Moçambique: recordando o mestre Malangatana

No regresso de uma visita ao mercado de Xipamanine, em Agosto de 2017, fiz um desvio e passei pela casa onde viveu Malangatana, no bairro do Aeroporto, em Maputo, uma casa com grades que são obras de arte, com muitas caras desenhadas ao estilo do artista. Agora, que passa mais um ano sobre a sua morte (faleceu no dia 5 de Janeiro de 2011 em Portugal, no Hospital Pedro Hispano, em Matosinhos), lembrei-me dessa visita.

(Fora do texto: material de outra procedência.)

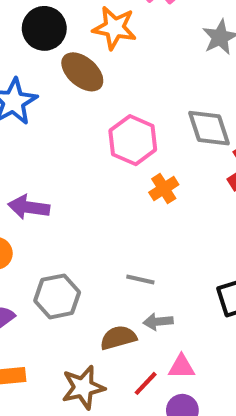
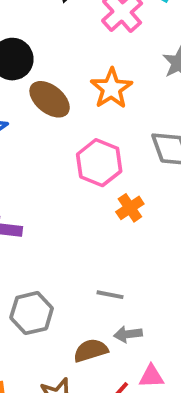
orange star: (114, 28) -> (111, 88), moved, turned 30

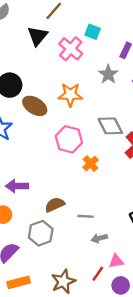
orange star: (111, 88) -> (70, 95), turned -30
brown semicircle: (91, 350) -> (55, 205), moved

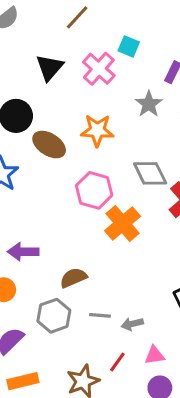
black triangle: (38, 36) -> (50, 67), moved
orange cross: (91, 164) -> (123, 223), size x1.6
gray line: (86, 216) -> (100, 315), moved
red line: (98, 274) -> (117, 362), moved

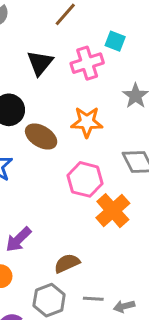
pink cross: (99, 69) -> (87, 63), turned 32
purple arrow: (23, 252) -> (18, 239), turned -44

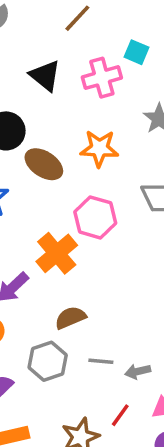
black triangle: (40, 63) -> (45, 76), turned -32
orange cross: (113, 211) -> (57, 253), moved

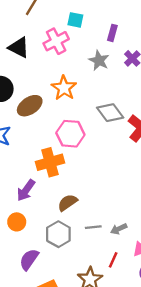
orange star: (99, 148) -> (64, 88), turned -30
brown ellipse: (44, 164) -> (30, 106), turned -55
orange cross: (57, 253) -> (50, 162), turned 36

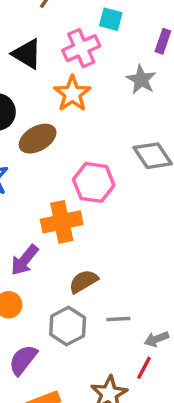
orange star: (64, 88) -> (72, 94), moved
gray arrow: (119, 229) -> (156, 339), moved

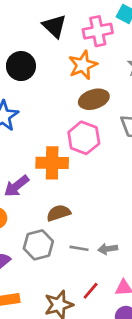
brown ellipse: (38, 139) -> (94, 99), moved
gray arrow: (156, 339) -> (108, 249), moved

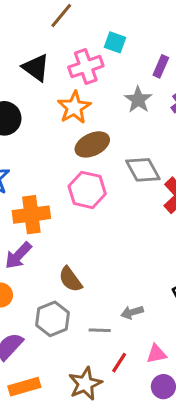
orange cross: (52, 163) -> (31, 215), moved
brown semicircle: (59, 213) -> (70, 279), turned -100
gray line: (79, 248) -> (100, 330), moved

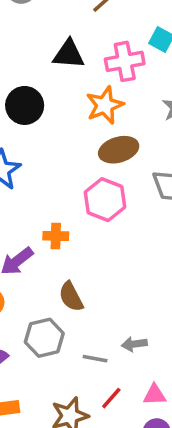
black triangle: (36, 68) -> (69, 54), turned -40
orange cross: (31, 215) -> (56, 236), moved, size x0.6

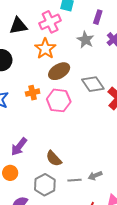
orange cross: (56, 236) -> (33, 93), moved
gray line: (95, 359) -> (75, 180), moved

E também de, algum tempo depois, me ter cruzado com a sua viúva, Gelita Mhangwana, no decorrer de uma cerimónia de aniversário da galeria de arte Kulungwana. E uma chuva imensa a cair nesse dia sobre a Estação Central dos CFM, na Praça dos Trabalhadores, onde se concentravam os convidados.

Malangatana Valente Ngwenya nasceu no dia 6 de Junho de 1936 em Matalana, distrito de Marracuene, arredores da capital. O artista, que produziu trabalhos de pintura, escultura, tapeçaria, cerâmica, murais, desenho, foi também pastor, aprendiz de curandeiro (inspirado por uma tia), apanhador de bolas no clube de ténis da então Lourenço Marques (o que lhe permitiu continuar a estudar), músico, actor e poeta (em 1963 publicou alguns trabalhos no jornal Orfeu Negro e passou a fazer parte da Antologia da Poesia Moderna Africana). Malangatana foi ainda membro do Núcleo de Arte (centro cultural que continua de portas abertas na Rua da Argélia, em Maputo), militante da Frelimo, preso político no tempo colonial, bolseiro da Fundação Calouste Gulbenkian para estudar cerâmica e gravura, deputado após a independência de Moçambique, membro da Assembleia Municipal de Maputo, Artista da Paz nomeado pela UNESCO e Doutor Honoris Causa pela Universidade de Évora. Aos 25 anos fez, no Banco Nacional Ultramarino, a sua primeira exposição individual e ao longo da vida participou em exposições em Portugal, Itália, África do Sul, Suécia, Cuba, Finlândia ou Alemanha.

O mais famoso artista de Moçambique, que tem no seu túmulo escritas, em changana, as palavras Hambanine Tatana Wisa Ha Hombe a Ku Rhuelene (Adeus Pai Descansa em Paz), continua a ser lembrado. Várias obras de Malangatana, com destaque para a bela Encruzilhada de Culturas, têm vindo a ser reproduzidas pela Vista Alegre. Em Portugal, há uma escola com o seu nome em Alcabideche, a Escola Básica Malangatana, e uma rotunda  no Barreiro onde foi construída a escultura Paz e Amizade. Em Maputo, na 16ª edição da Mozambique Fashion Week, que decorreu em Dezembro de 2020, a estilista Shaazia Adam apresentou 25 peças de roupa inspiradas na pintura de Malangatana. Em Nova Iorque, em Maio de 2021, no leilão de arte moderna e contemporânea africana realizado pela Bonhams, uma pintura sua sem título, de 1965, foi vendida por 8 925 dólares. Entretanto, no ano passado, a Polícia Judiciária anunciou por cá a apreensão de 35 obras falsificadas, inspiradas no estilo do artista e comercializadas em leilões online por um trio de bandidos – que é como em Moçambique se chama habitualmente na imprensa a quem comete crimes (reportagem aqui).